Focused On-demand Libraries - Reaxense Collaboration

Explore the Potential with AI-Driven Innovation

Our detailed focused library is generated on demand with advanced virtual screening and parameter assessment technology powered by the Receptor.AI drug discovery platform. This method surpasses traditional approaches, delivering compounds of better quality with enhanced activity, selectivity, and safety.

From a virtual chemical space containing more than 60 billion molecules, we precisely choose certain compounds. Our collaborator, Reaxense, aids in their synthesis and provision.

The library includes a list of the most effective modulators, each annotated with 38 ADME-Tox and 32 physicochemical and drug-likeness parameters. Furthermore, each compound is shown with its optimal docking poses, affinity scores, and activity scores, offering a detailed summary.

We utilise our cutting-edge, exclusive workflow to develop focused libraries.

Fig. 1. The sreening workflow of Receptor.AI

Our strategy employs molecular simulations to explore an extensive range of proteins, capturing their dynamics both individually and within complexes with other proteins. Through ensemble virtual screening, we address proteins' conformational mobility, uncovering key binding sites at both functional regions and remote allosteric locations. This comprehensive investigation ensures a thorough assessment of all potential mechanisms of action, with the goal of discovering innovative therapeutic targets and lead molecules across across diverse biological functions.

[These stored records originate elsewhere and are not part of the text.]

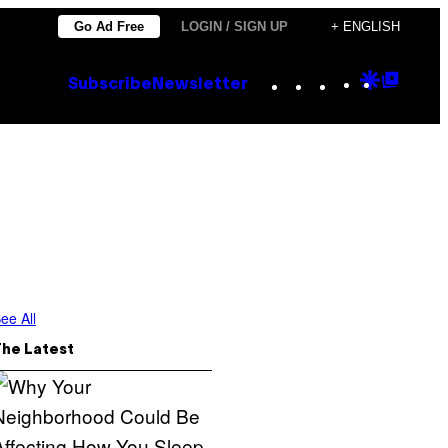
Go Ad Free
LOGIN / SIGN UP
+ ENGLISH
Instagram
TikTok
YouTube
Google
Goog
Subscribe
Newsletter
Discove
Top
Posts
ee All
The Latest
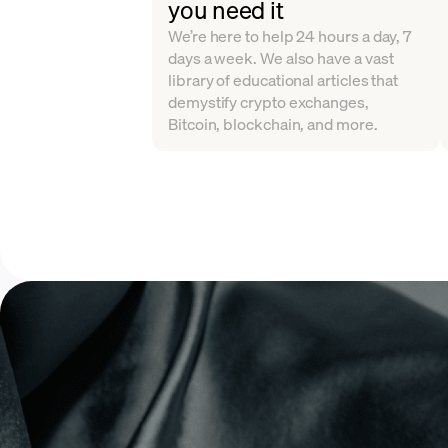
you need it
We’re here to help 24 hours a day, 7
days a week. We also have a vast
library of educational articles that
demystify crypto exchanges,
Bitcoin, blockchain, and more.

Key features that set our library apart include:

The Receptor.AI platform integrates extensive information about the target protein, such as historical experiments, academic research, known ligands, and structural insights, thereby increasing the likelihood of identifying highly relevant compounds.
The platform’s sophisticated molecular simulations are designed to discover potential binding sites, ensuring that our focused library is optimal for the discovery of allosteric inhibitors and binders for cryptic pockets.
With over 50 customisable AI models, verified through extensive testing in commercial drug discovery and research, Receptor.AI is efficient, reliable, and precise. These models are essential in the production of our focused libraries.
Receptor.AI not only produces focused libraries but also provides full services and solutions at every stage of preclinical drug discovery, with a success-based pricing structure that aligns our interests with the success of your project.

partner

Reaxense

upacc

P63124

UPID:

VPK04_HUMAN

Alternative names:

HERV-K104 Pro protein; HERV-K_5q13.3 provirus ancestral Pro protein; Protease; Proteinase

Alternative UPACC:

P63124

Background:

The Endogenous retrovirus group K member 104 Pro protein, known by alternative names such as HERV-K104 Pro protein and Protease, plays a crucial role in the life cycle of retroviruses. It is involved in the processing of primary translation products and the maturation of viral particles. This protein's evolutionary journey suggests it may have retained, lost, or modified its original function, highlighting its adaptability and significance in viral evolution.

Therapeutic significance:

Understanding the role of Endogenous retrovirus group K member 104 Pro protein could open doors to potential therapeutic strategies. Its involvement in the maturation of viral particles makes it a target for antiviral drug development, offering a promising avenue for the treatment of retrovirus-related diseases.